Jak można zrobić coś takiego? Piękny i straszny ładunek wpadł w ręce celników
Wydawać by się mogło, że Służba Celno-Skarbowa widziała już wszystko. Podróżni nierzadko próbują przemycić z innych krajów nielegalne przedmioty. Tym razem na Odział Celny Pocztowy trafiła przesyłka z Kazachstanu. W środku zawierała bardzo rzadkie okazy.
Jak podaje w komunikacie Izba Administracji Skarbowej w Warszawie, w paczce miały być obrazki. Zamiast tego funkcjonariusze trafili na chronione konwencją CITES owady.
Nietypowa zawartość paczki z Kazachstanu
Funkcjonariusze Oddziału Celnego I Pocztowego z Mazowieckiego Urzędu Celno-Skarbowego w Warszawie dokonali odkrycia w paczce nadanej w Kazachstanie. W środku miały znajdować się obrazki o wartości 200 KZH (ok. 2 zł). Okazało się, że zawierała 8 sztuk spreparowanych motyli.
Nie były to byle jakie motyle. To okazy z rodziny paziowatych, które podlegają ochronie CITES. Wewnątrz przesyłki brakowało jakichkolwiek wymaganych prawem dokumentów.
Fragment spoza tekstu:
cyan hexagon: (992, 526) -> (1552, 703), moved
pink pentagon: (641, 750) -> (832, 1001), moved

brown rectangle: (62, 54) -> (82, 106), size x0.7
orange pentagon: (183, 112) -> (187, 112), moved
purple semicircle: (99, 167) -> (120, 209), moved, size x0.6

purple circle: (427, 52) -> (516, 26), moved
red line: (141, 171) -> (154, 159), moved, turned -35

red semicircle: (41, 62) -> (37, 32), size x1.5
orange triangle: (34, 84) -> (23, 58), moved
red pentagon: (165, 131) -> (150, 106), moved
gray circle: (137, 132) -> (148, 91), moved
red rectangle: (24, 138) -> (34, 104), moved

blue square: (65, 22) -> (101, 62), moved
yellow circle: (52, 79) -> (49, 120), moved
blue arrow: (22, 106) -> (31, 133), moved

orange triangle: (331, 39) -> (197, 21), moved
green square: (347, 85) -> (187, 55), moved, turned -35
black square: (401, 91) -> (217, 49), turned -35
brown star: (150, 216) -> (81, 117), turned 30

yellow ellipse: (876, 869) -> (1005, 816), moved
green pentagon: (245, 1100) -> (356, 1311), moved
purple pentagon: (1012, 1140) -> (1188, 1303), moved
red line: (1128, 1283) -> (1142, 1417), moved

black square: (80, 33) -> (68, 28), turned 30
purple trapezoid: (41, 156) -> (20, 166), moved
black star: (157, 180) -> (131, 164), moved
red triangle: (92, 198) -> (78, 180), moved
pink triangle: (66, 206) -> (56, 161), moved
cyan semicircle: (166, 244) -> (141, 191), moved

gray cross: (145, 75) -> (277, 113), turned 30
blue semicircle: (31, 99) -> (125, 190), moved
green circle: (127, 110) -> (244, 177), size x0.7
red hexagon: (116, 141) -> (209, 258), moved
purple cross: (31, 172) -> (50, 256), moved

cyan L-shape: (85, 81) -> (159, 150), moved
To bardzo rzadkie okazy. Motyle występują tylko na Jamajce
Z komunikatu wynika, że w przesyłce znajdował się m.in. niezwykle rzadki paź jamajski. To zagrożony gatunek, który jest ściśle chroniony. Przez działania kolekcjonerów, jego populacja nieustannie spada. Jeden okaz może być warty nawet 6 000 dolarów (ok. 23 880 tys. zł) i więcej.
Oprócz pazia jamajskiego, do paczki dołączono trzy inne motyle (dwa samce i jedna samica). Okazy należą do tzw. motyli ptasioskrzydłych z rodzaju Ornithoptera spp. - wskazuje Izba Administracji Skarbowej w Warszawie. Te motyle charakteryzują się większymi skrzydłami, których rozpiętość osiąga nawet 28 cm. Ich lot porównuje się do lotu ptaków.
Co grozi za przywóz nielegalnych obiektów na teren Uni Europejskiej?
Nadawcy wciąż myślą, że przemyt nielegalnych przedmiotów czy martwych zwierząt ujdzie im na sucho. Muszą jednak liczyć się z poważnymi konsekwencjami. Przywóz z krajów trzecich na teren Uni Europejskiej, a także wywóz okazów CITES jest możliwy tylko i wyłącznie wtedy, gdy jest się w posiadaniu specjalnych zezwoleń i świadectw. W przeciwnym razie jest to przestępstwo, za które grozi od trzech do nawet pięciu lat więzienia.